傲慢でわがままな伯爵令嬢
スイーレたちがヤマキに到着したのは午前中であった。きっちりと到着時間を計算していたようだ。よって到着早々、スイーレは一斉に動き始めた。
『――このやり方には問題がある。それは承知している』
帝国の残した庁舎の一室。そこに、やはり同じように残された机。その脇に用意された椅子に腰かけ、スイーレはミツマを斜めに見ながら古めかしいアハティンサル語で切り出した。
『女性である
続けてスイーレは、 そう宣言することで場を整えてしまう。
もちろんこの場にはスイーレとミツマだけがいるわけでは無い。
まず本来なら執務室の主であるはずの代官クーガーが、机の向こう側に腰を下していた。ただし表情は囚人のそれ。
その背後には、真っ当な位置に居ながら、いたたまれない気持ちを抑えることも出来ないキンモルが冷や汗を垂らしながら立ち尽くしている。
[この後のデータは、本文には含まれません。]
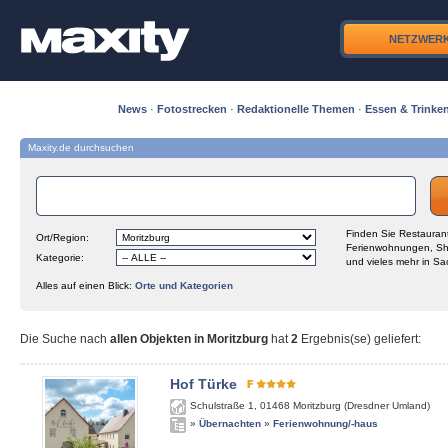
NETZWER
News
·
Fotostrecken
·
Redaktionelle Themen
·
Essen & Trinke
Maxity.de durchsuchen
Finden Sie Restaurant
Ort/Region:
Ferienwohnungen, Sh
Kategorie:
und vieles mehr in Sa
Alles auf einen Blick:
Orte und Kategorien
Die Suche nach
allen Objekten in Moritzburg
hat
2
Ergebnis(se) geliefert
:
Hof Türke
Schulstraße 1
,
01468
Moritzburg (Dresdner Umland)
»
Übernachten
»
Ferienwohnung/-haus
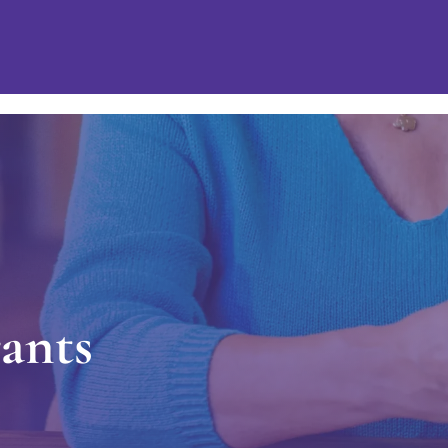
r
a
n
t
s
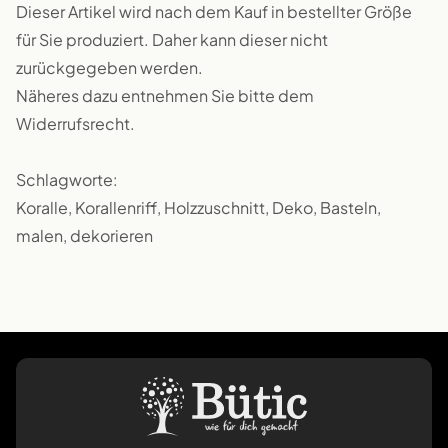
Dieser Artikel wird nach dem Kauf in bestellter Größe
für Sie produziert. Daher kann dieser nicht
zurückgegeben werden.
Näheres dazu entnehmen Sie bitte dem
Widerrufsrecht.
Schlagworte:
Koralle, Korallenriff, Holzzuschnitt, Deko, Basteln,
malen, dekorieren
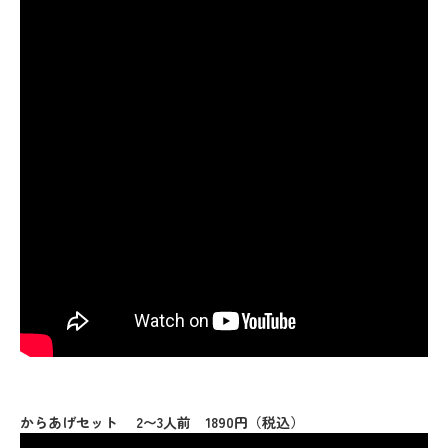
からあげセット 2〜3人前 1890円（税込）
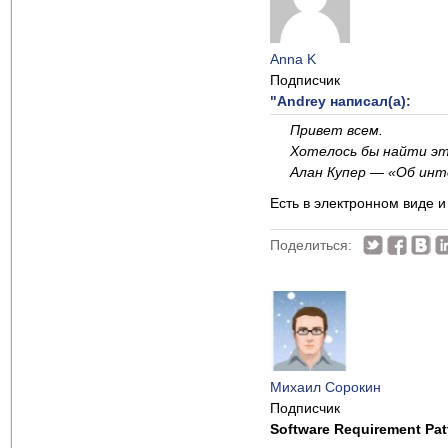
Anna K
Подписчик
"Andrey написал(а):
Привет всем.
Хотелось бы найти эт
Алан Купер — «Об инт
Есть в электронном виде и
Поделиться:
Михаил Сорокин
Подписчик
Software Requirement Pat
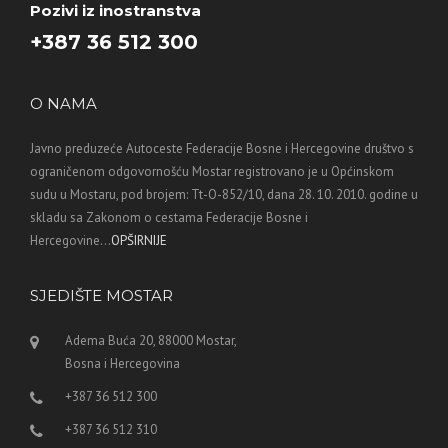
Pozivi iz inostranstva
+387 36 512 300
O NAMA
Javno preduzeće Autoceste Federacije Bosne i Hercegovine društvo s
ograničenom odgovornošću Mostar registrovano je u Općinskom
sudu u Mostaru, pod brojem: Tt-O-852/10, dana 28. 10. 2010. godine u
skladu sa Zakonom o cestama Federacije Bosne i
Hercegovine...
OPŠIRNIJE
SJEDIŠTE MOSTAR
Adema Buća 20, 88000 Mostar,
Bosna i Hercegovina
+387 36 512 300
+387 36 512 310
誰かに詰問されているわけもないのに、完全に追い詰められていた。
それはスイーレの背後に控えるアウローラが超然とした佇まいを崩していない様子と、あまりにも対照的だ。
そして机を挟んで、スイーレの反対側に戸惑いの表情を隠すことさえできずにヘーダがいる。通詞として呼ばれることは久しぶりなのであるが、久しぶりの職場が完全な修羅場となっている。
それでも仕事はしなければならない。
話すことは可能でも、アハティンサル語を聞き分けるのは、まだ無理があるスイーレを補佐するために呼ばれたヘーダは、畏まったミツマの杓子定規な返答を律儀に訳した。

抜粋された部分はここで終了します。